Кроме того, он до замечательного часто игнорирует подтекст собственного произведения. Подобно Честертону и прочим консервативным христианским писателям, перепутавшим веру с художественной стагнацией, он видит в мелкой буржуазии, в честных ремесленниках и крестьянах, наш бастион против Хаоса. Подобная литература нередко изображает эти сословия в сентиментальном свете, потому что они традиционно меньше всех склонны жаловаться на недостатки современного общества. Любой, кто хоть раз смотрел английское кино 30-40-х годов, в особенности военное, вспомнит, что в то время они олицетворяли простой здравый смысл, противостоящий извращённому интеллектуализму. «Властелин Колец» во многом если и не совсем против романтизма, то против романтики. У Толкина, как и у его товарищей-Инклингов (донов, которые встречались в оксфордском кабинете Льюиса и зачитывали друг другу то, что в данный момент писали), было чрезвычайно двоякое отношение к рыцарскому роману, а также ко всему остальному. Без сомнения, именно поэтому в его трилогии столько смазанных моментов, когда напряжение полностью исчезает. Но он, по крайней мере, писал намного лучше, чем его оксфордские современники, которые вряд ли разделяли его уважение к поэзии на среднеанглийском. Сам Толкин утверждал, что замысел его романа был чисто лингвистическим и что в нём нет каких-либо символов или аллегорий, но его убеждения пронизывают всю книгу. Чарльз Уильямс и Клайв Льюис, сознательно или бессознательно, точно так же проповедовали свой ортодоксальный торизм во всём, что бы ни писали. Можно поспорить, являются книги Толкина реакционными или нет, но они без сомнения глубоко консервативны и открыто антиурбанистичны, почему некоторые и приписывают им некий вагнеро-гитлеризм.

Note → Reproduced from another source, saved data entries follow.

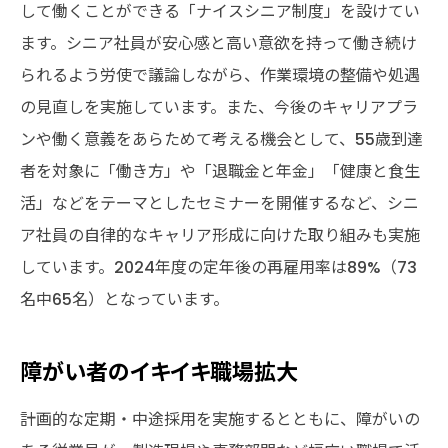
して働くことができる「ナイスシニア制度」を設けてい
ます。シニア社員が安心感と高い意欲を持って働き続け
られるよう労使で議論しながら、作業環境の整備や処遇
の見直しを実施しています。また、今後のキャリアプラ
ンや働く意義をあらためて考える機会として、55歳到達
者を対象に「働き方」や「退職金と年金」「健康と食生
活」などをテーマとしたセミナーを開催するなど、シニ
ア社員の自律的なキャリア形成に向けた取り組みも実施
しています。2024年度の定年後の再雇用率は89%（73
名中65名）となっています。
障がい者のイキイキ職場拡大
計画的な定期・中途採用を実施するとともに、障がいの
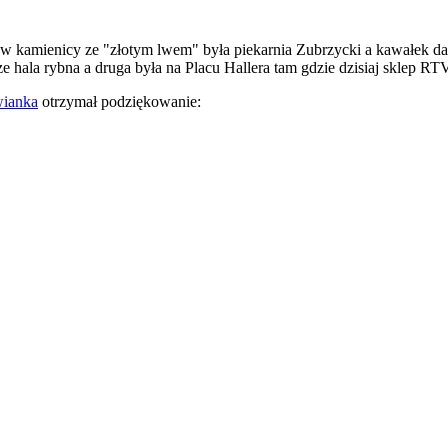
 kamienicy ze "złotym lwem" była piekarnia Zubrzycki a kawałek dalej 
e hala rybna a druga była na Placu Hallera tam gdzie dzisiaj sklep
wianka
otrzymał podziękowanie:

Я не думаю, что это «фашистские» книги, но в любом случае они не противоречат идеям просвещённого торизма XVIII в., которыми англичане так часто утешают себя в наши нелёгкие времена. Эти книги не сомневаются в благородстве намерений белых мужчин в серых одеждах, которые откуда-то знают, что для нас лучше всего.
Возможно, я так агрессивно реагирую на Льюиса и Толкина потому, что подобная утешительная ортодоксальность для меня так же противна, как и любая другая эгоистичная и человеконенавистническая доктрина. Возможно, стоило бы посочувствовать их беспокойству, что периодически проглядывает из-под толстых слоев чванливого самодовольства, типичного для второсортного учителя, столь радостно высмеянного Пиком и Роулинг. Но трудно испытывать сочувствие перед оскалом их скрытой агрессии, которой к тому же часто сопутствует глубоко укоренённоё лицемерие. Их теории возвышают чувства той разочарованной и полностью дискредитированной части подавленного английского среднего класса, которая даже в своём падении слишком боится открыто жаловаться («Нас ведь выгнали из Родезии, знаете ли»). Не говоря уже о том, чтобы жаловаться Высшей Власти — своему Богу-Тори, который, по всей видимости, их подвёл.